These readings did a great job of reminding the reader that although they are discussing physical changes, these physical changes also affect the adolescent’s self-image and self-esteem which can lead to other issues in regards to developing in a positive way like adolescents need too.  A Guy’s Guide to Body Image was a great reminder about how males struggle with body image concepts as well.  Being a female we are all aware of what we are “supposed” to look like.  But I often forget to stop and think about what males are “supposed” to look like as well.
            As stated in our first day of class, “you teach who you are”, it feels appropriate to give my own physical development story.  I was one of those young adolescent girls who grew to her full physical height and size around the age of twelve.  Up until a few years ago I still had clothes in my closet that I had worn in Middle School because they still fit!  Being the first in my class to start wearing a bra, I was quickly on the “outs” within my own age group.  At slightly under six feet in the sixth grade my basketball and volleyball coaches loved this new development.  I however felt very awkward and out of place on many occasions…I still can’t wear high heels very well.  One of my close female friends did not become physically developed until around the tenth grade and by then she was jealous of me which further confused me as I was already sick of having menstrual cycles at that point.  My mom even told me that people would ask her why her child was playing with children who were younger than her to which my mom would politely state I wasn’t as the children I was playing with were my same age even though I was twice their size.  Reading these articles really reminded me how this early development affected other aspects of my development.
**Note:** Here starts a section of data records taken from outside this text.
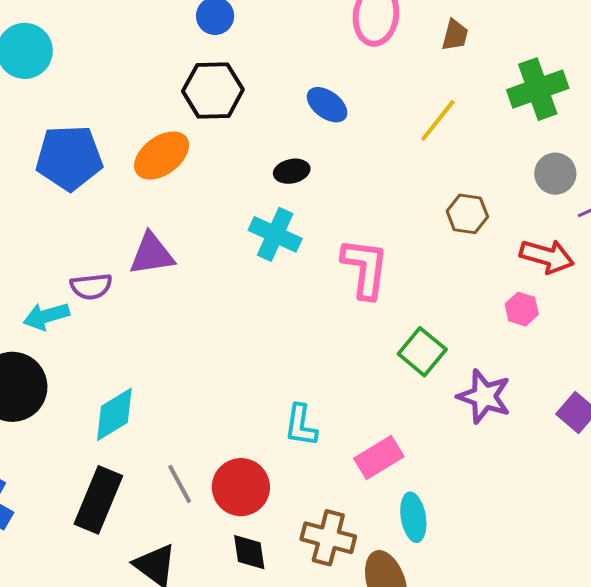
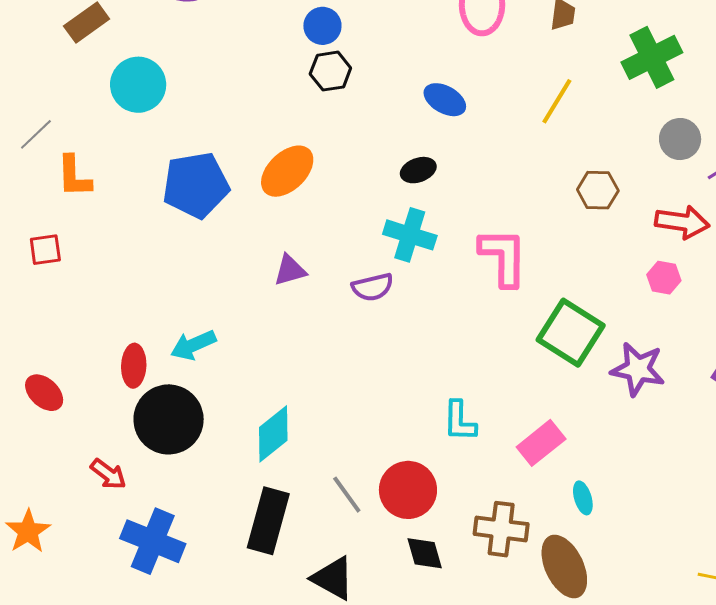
black hexagon: (213, 90) -> (330, 71), moved, size x0.7
purple triangle: (152, 254) -> (290, 270), size x0.7
purple semicircle: (91, 286) -> (373, 287), moved
green square: (422, 352) -> (571, 333), size x1.4
cyan ellipse: (413, 517) -> (583, 498), size x0.7

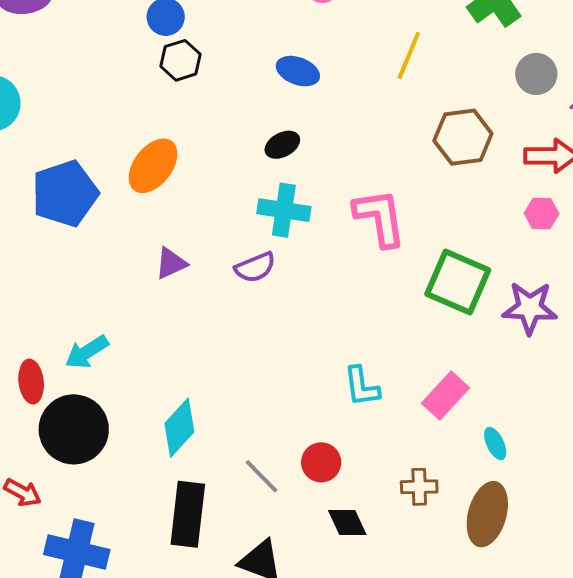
brown hexagon: (598, 190) -> (463, 137), size x1.4
red circle: (408, 490) -> (321, 462), size x0.7
brown cross: (501, 529) -> (419, 487), size x0.7
brown ellipse: (564, 566) -> (487, 514), turned 50

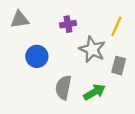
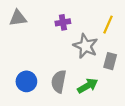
blue circle: (37, 56) -> (26, 81), moved

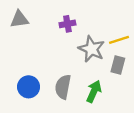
yellow line: (108, 25) -> (119, 40), moved, turned 48
green arrow: (88, 86) -> (94, 91), turned -36

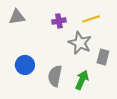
yellow line: (119, 40) -> (91, 19), moved
blue circle: (29, 87) -> (25, 65), moved

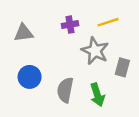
gray triangle: (17, 17) -> (24, 33), moved
green arrow: (82, 80) -> (97, 95), turned 138

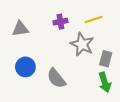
gray semicircle: (65, 90) -> (56, 78), turned -50
green arrow: (97, 95) -> (105, 82), moved

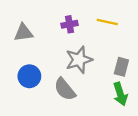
yellow line: (93, 20) -> (107, 22), turned 30
gray star: (82, 44) -> (79, 60), moved, turned 30

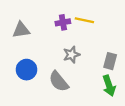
yellow line: (107, 22) -> (84, 20), moved
gray star: (79, 60) -> (72, 55), size x0.7

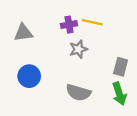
gray star: (72, 55) -> (78, 49), moved
gray semicircle: (59, 81) -> (78, 93), moved, turned -35

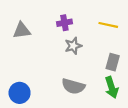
yellow line: (92, 22) -> (108, 25), moved
blue circle: (29, 76) -> (20, 93), moved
            For example, I have issues dating men who are shorter than me.  It is a 100% self-esteem and body image issue which I have yet to be able to shake off from developing earlier than my peers.  I have managed to date men who are the same height as me…but shorter, you can forget about it!  In the sixth grade I had a “boyfriend” who refused to dance with me at a school dance which broke my heart.  It wasn’t until a few years later that I realized he probably didn’t want to dance with me because he was shorter than me and came up to right around my chest.  I also had a couple of older men who tried to “pick me up” before I even knew what that was because I was only twelve.  The most memorable and horrify of which was in a hot tube at a ski resort where a sixteen year old continued to flirt with me even after I told him I was only twelve and didn’t want anything to do with that.  I went crying to my mom who blamed herself for not going down to the hot tub with me. 
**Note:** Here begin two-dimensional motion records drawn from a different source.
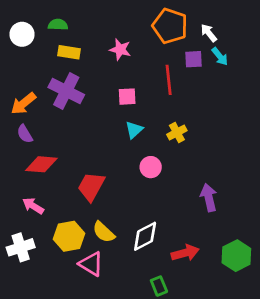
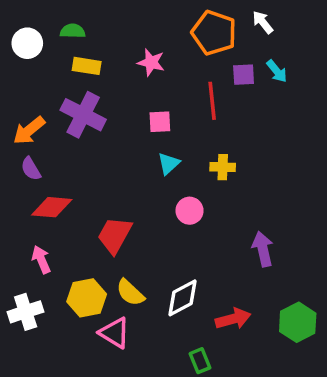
white arrow: (209, 33) -> (263, 22), moved
yellow cross: (177, 133) -> (223, 167), turned 30
pink arrow: (33, 206) -> (41, 260), turned 35

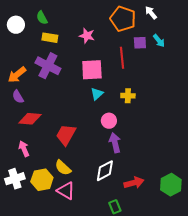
green semicircle: (73, 31) -> (42, 18), turned -120
pink square: (160, 122) -> (92, 70), size x1.6
purple arrow: (263, 249) -> (115, 143), moved
yellow semicircle: (130, 293) -> (63, 168), moved
yellow hexagon: (87, 298) -> (42, 180), moved

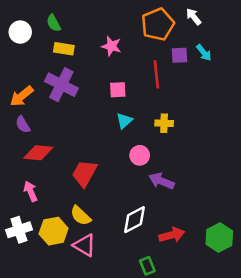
orange pentagon: (123, 19) -> (158, 24), turned 30
pink square: (92, 70) -> (118, 90), size x0.6
purple arrow: (115, 143) -> (161, 181), moved, turned -54

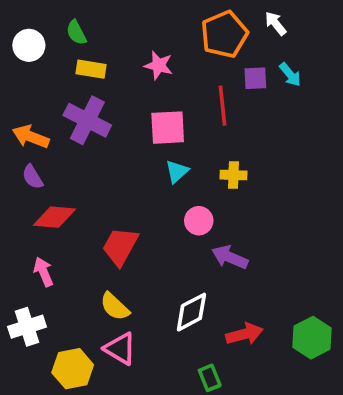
pink square: (118, 90) -> (168, 128), size x1.5
orange arrow: (22, 96) -> (31, 137), turned 60
yellow hexagon: (54, 231) -> (73, 369), moved

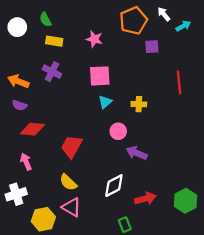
cyan arrow: (290, 75) -> (183, 26), moved, turned -80
red line: (223, 106) -> (179, 82), moved
purple cross: (87, 120) -> (52, 72), size x0.7
purple semicircle: (33, 177) -> (19, 105), turned -40

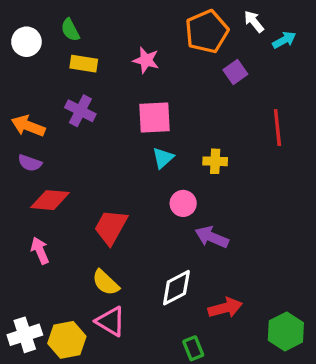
purple square: (152, 47) -> (235, 72), turned -32
white cross: (16, 194) -> (25, 335), moved
green hexagon: (185, 201) -> (286, 331), moved

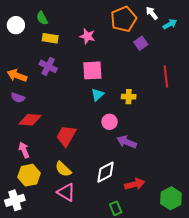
yellow hexagon: (67, 340) -> (29, 175), moved

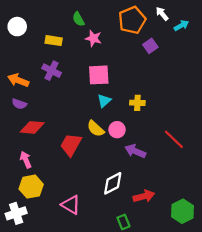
green semicircle: (42, 18) -> (78, 19), moved
red line: (166, 76) -> (174, 139), moved, turned -40
yellow semicircle: (63, 169) -> (96, 129), moved

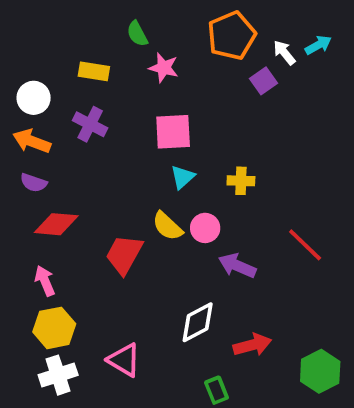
white arrow: (162, 14) -> (284, 53), moved
white circle: (17, 27) -> (34, 98), moved
white cross: (16, 213) -> (58, 375), moved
These may seem like silly examples, but these readings along with my past experiences really helped me put into perspective how developing physically early or late can greatly affect other aspects of an adolescents development.  It came no surprise to me that adolescents who do have early or late physical development and adolescents who struggle with defining their sexual identity are at higher risks for risky behavior, suicide attempts, sexual activity, and other issues.  These issues are not easy to deal with and the adolescent will often feel alone and ashamed of that feeling.  It amazes me that people still believe being gay, lesbian, or bisexual is a mental illness that can be “cured” and frankly, it disgusts me.  We are all human beings, why isn’t that enough to be able to accept one another as we are?
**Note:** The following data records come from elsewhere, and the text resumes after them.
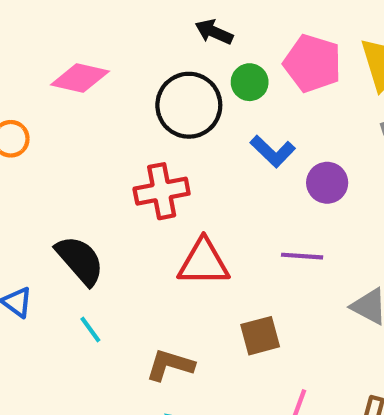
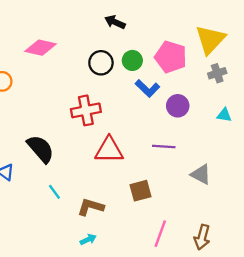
pink pentagon: (312, 63) -> (171, 57), moved
green circle: (250, 82) -> (132, 60), moved
black circle: (189, 105) -> (101, 63), size x0.7
cyan line: (90, 329) -> (54, 192), moved

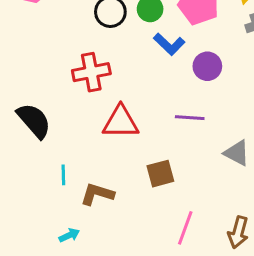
cyan line: (54, 192) -> (63, 175), moved, turned 35
cyan arrow: (88, 239) -> (69, 235), moved

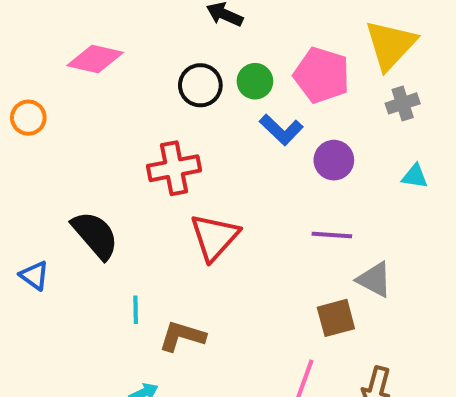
purple line: (190, 118) -> (332, 235), moved
red triangle: (121, 122) -> (214, 237), turned -48
brown square: (160, 174) -> (336, 318), moved

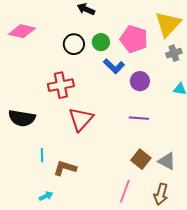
black semicircle: (95, 235) -> (22, 118), turned 140
gray triangle: (374, 279) -> (167, 161), moved
brown square: (336, 318) -> (141, 159), turned -36

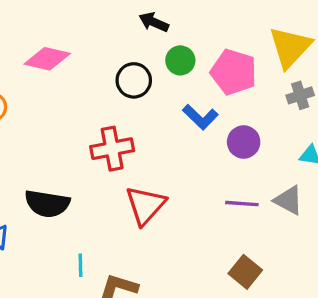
green circle: (101, 42) -> (180, 60), moved
gray triangle: (167, 161) -> (289, 200), moved

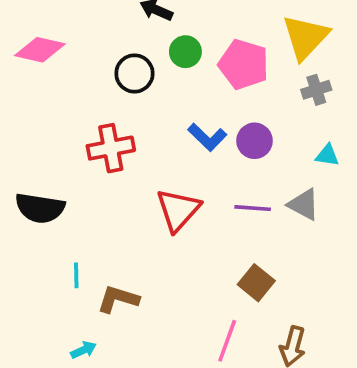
blue L-shape: (200, 117) -> (207, 137), moved
red triangle: (145, 205) -> (178, 210), moved

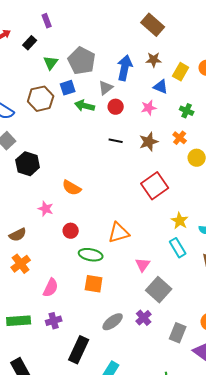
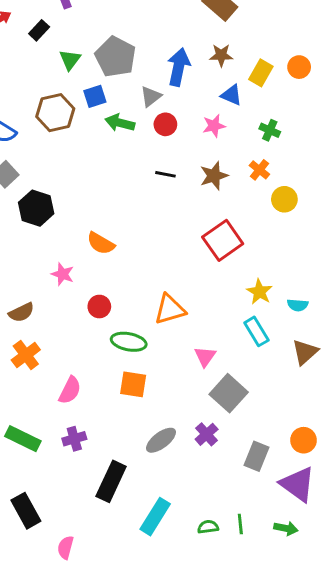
green rectangle: (19, 321) -> (23, 439), turned 30

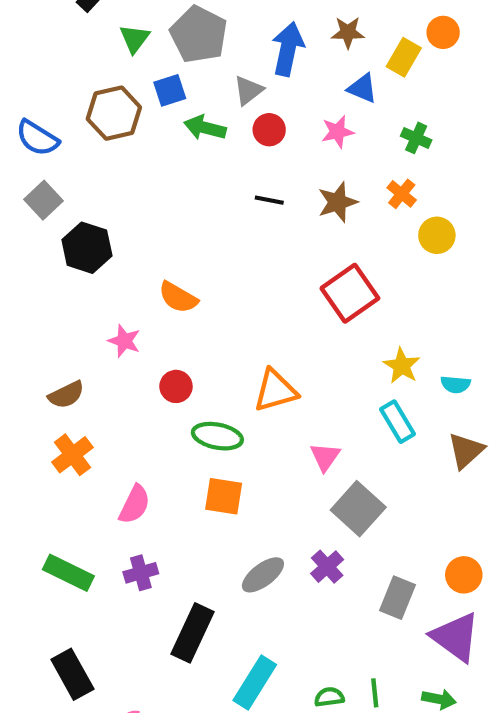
orange circle: (299, 67) -> (443, 32), moved

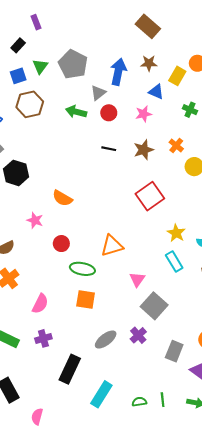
blue square: (170, 90) -> (18, 76), moved
green cross: (416, 138) -> (190, 110), moved

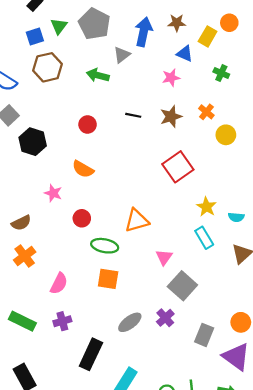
red circle: (109, 113) -> (88, 124), moved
Lastly, the Recognizing Healthy and Unhealthy Sexual Development in Children article really shocked me for some reason.  I had never thought of the idea that children have “sexual play” or how children move from being innocent and unaware of the idea and concept of sex to hormones raging everywhere.  It makes sense that children would display sexual play before they become adolescents, I just always thought of this as children displaying love and affection instead of using the label “sexual play”.  It also really saddens me that some children are sexually reactive which will greatly affect their future development in many ways.  It really is amazing how the physical development of an adolescent can greatly contribute to the overall development.